Text Classification

SCStemmers – A collection of stemmers for Serbian and Croatian

SCStemmers is a package containing four stemming algorithms for Serbian and Croatian:
– The greedy and the optimal subsumption-based stemmers for Serbian, by Vlado Kešelj and Danko Šipka,
– A refinement of their greedy stemmer for Serbian, by Nikola Milošević,
– A stemmer for Croatian, by Nikola Ljubešić and Ivan Pandžić.
SCStemmers can be used as a standalone tool or as a plug-in for Weka. The package was presented in the LREC 2016 paper.

NBSVM-Weka – a multiclass implementation of the NBSVM classifier for Weka

NBSVM is an algorithm, originally designed for binary text/sentiment classification, which combines the Multinomial Naive Bayes (MNB) classifier with the Support Vector Machine (SVM).
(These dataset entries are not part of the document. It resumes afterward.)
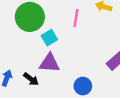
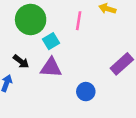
black arrow: (31, 79) -> (21, 62), moved

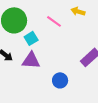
pink line: (79, 21) -> (54, 21), turned -63

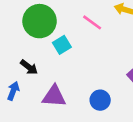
purple triangle: (31, 60) -> (54, 96), moved

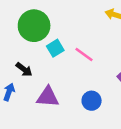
pink line: (92, 22) -> (84, 54), moved

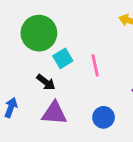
pink line: (84, 54) -> (95, 65), turned 42
black arrow: (24, 69) -> (46, 82), moved

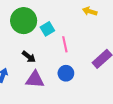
cyan square: (63, 58) -> (47, 29), moved
blue circle: (104, 117) -> (66, 73), moved

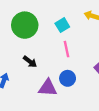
cyan square: (47, 29) -> (62, 25), moved
purple triangle: (35, 79) -> (48, 88), moved

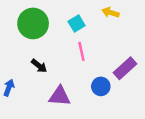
blue circle: (68, 78) -> (101, 86), moved

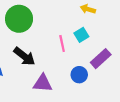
cyan square: (77, 23) -> (81, 35), moved
black arrow: (39, 66) -> (24, 56), size x1.5

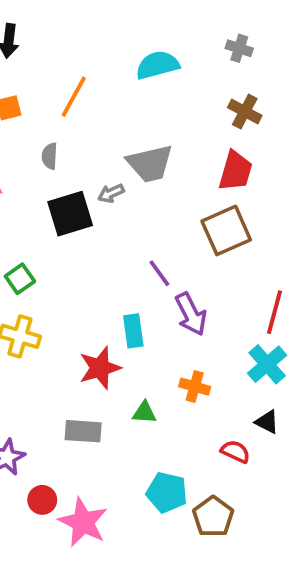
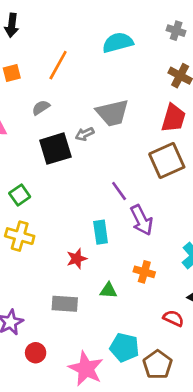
gray semicircle: (50, 156) -> (41, 108), turned 54
red star: (100, 368) -> (77, 259), size x0.7
pink star: (83, 522) -> (86, 369), moved

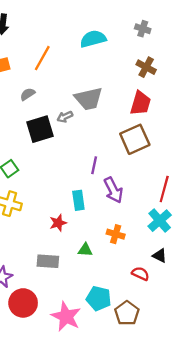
purple line: (119, 191) -> (94, 165), turned 48
red circle: (36, 353) -> (23, 303), size x1.6

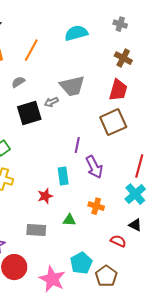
cyan pentagon: (99, 298) -> (81, 263), turned 30

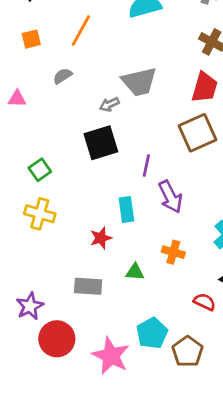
black square: (29, 113) -> (101, 143), moved

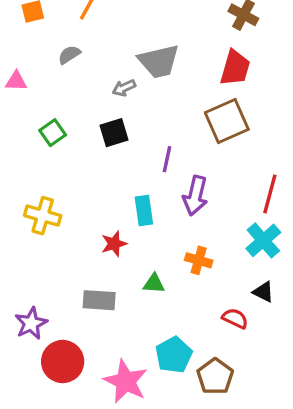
black square: (101, 143) -> (114, 133), size x0.7
green square: (40, 170) -> (53, 133), moved
purple arrow: (170, 197) -> (195, 196), turned 40

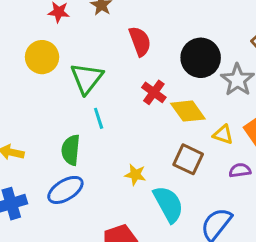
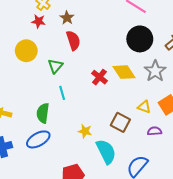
red semicircle: (140, 41) -> (73, 40), moved
black circle: (201, 58) -> (140, 39), moved
green triangle: (87, 78) -> (55, 66), size x0.7
yellow diamond: (188, 111) -> (124, 72), moved

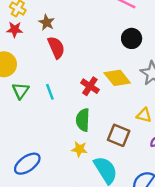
black circle: (140, 39) -> (132, 38), size x0.7
green triangle: (55, 66) -> (21, 91), moved
cyan line: (62, 93) -> (50, 92), moved
green semicircle: (43, 113) -> (83, 120), moved

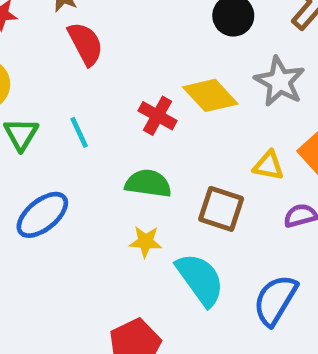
green semicircle: (83, 120) -> (148, 183), turned 100
blue ellipse: (27, 164) -> (42, 215), moved

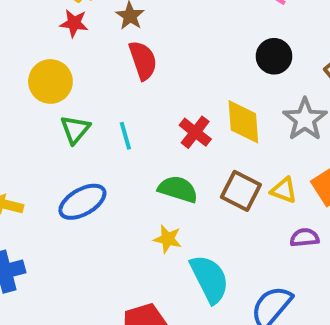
yellow diamond: (210, 95) -> (243, 122), turned 30
brown square: (221, 209) -> (241, 191), moved

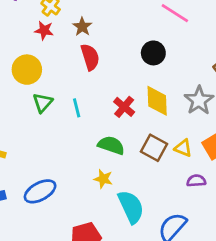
black circle: (274, 56) -> (153, 53), moved
blue ellipse: (82, 202) -> (40, 191), moved

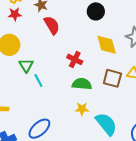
red cross: (124, 107) -> (75, 59), moved
cyan line: (77, 108) -> (38, 81), moved

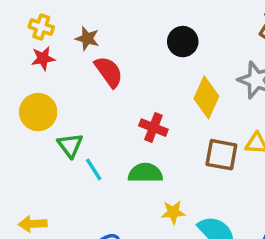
yellow diamond: (107, 45) -> (206, 97), turned 45
green semicircle: (82, 84) -> (145, 173), moved

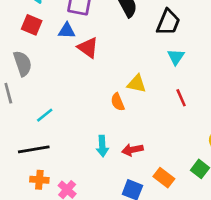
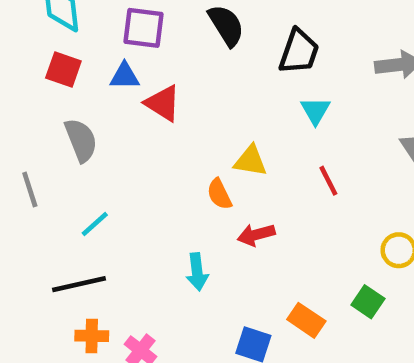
gray semicircle: (23, 63) -> (81, 140), moved
red arrow: (132, 150) -> (256, 235), moved

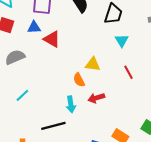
gray semicircle: (81, 140) -> (15, 57), turned -90
cyan arrow: (197, 272) -> (71, 104), moved
black line: (79, 284) -> (53, 126), moved

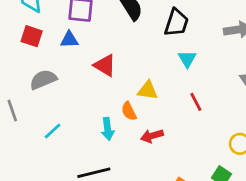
red triangle: (52, 39) -> (105, 65), moved
cyan arrow: (71, 104) -> (108, 129), moved

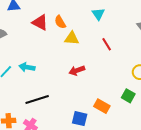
orange semicircle: (129, 111) -> (60, 22), moved
cyan arrow: (108, 129) -> (27, 67), moved, turned 112

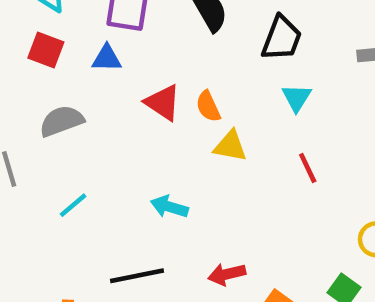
cyan arrow: (27, 67) -> (169, 207), moved
red arrow: (77, 70) -> (227, 274), moved

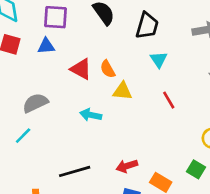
gray semicircle: (62, 121) -> (35, 103), moved
cyan line: (73, 205) -> (23, 136), moved
cyan arrow: (169, 207) -> (91, 115), moved

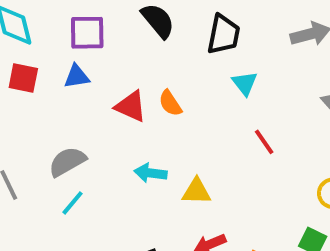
yellow triangle: (123, 91) -> (197, 191), moved
cyan line: (23, 136) -> (72, 203), moved

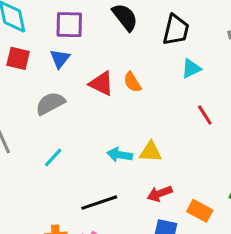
blue triangle: (77, 76) -> (60, 59), turned -45
cyan triangle: (245, 83) -> (191, 69), turned 40
gray semicircle: (67, 162) -> (50, 103), moved
cyan arrow: (151, 173) -> (120, 155), moved

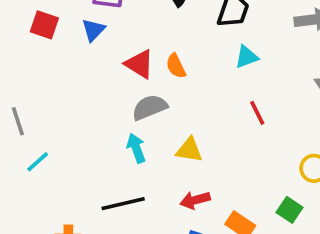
gray semicircle: (50, 103) -> (150, 107), moved
cyan arrow: (120, 155) -> (136, 148), moved, turned 55
cyan line: (53, 157) -> (38, 162), moved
It does so through the element-wise multiplication of standard SVM feature vectors by the positive class/negative class ratios of MNB log-counts.
This implementation extends the original algorithm to support multiclass classification using the one-vs-all approach. It relies on the LIBLINEAR library and its Java wrapper and is designed as a package for Weka. NBSVM-Weka was presented in the LREC 2016 paper.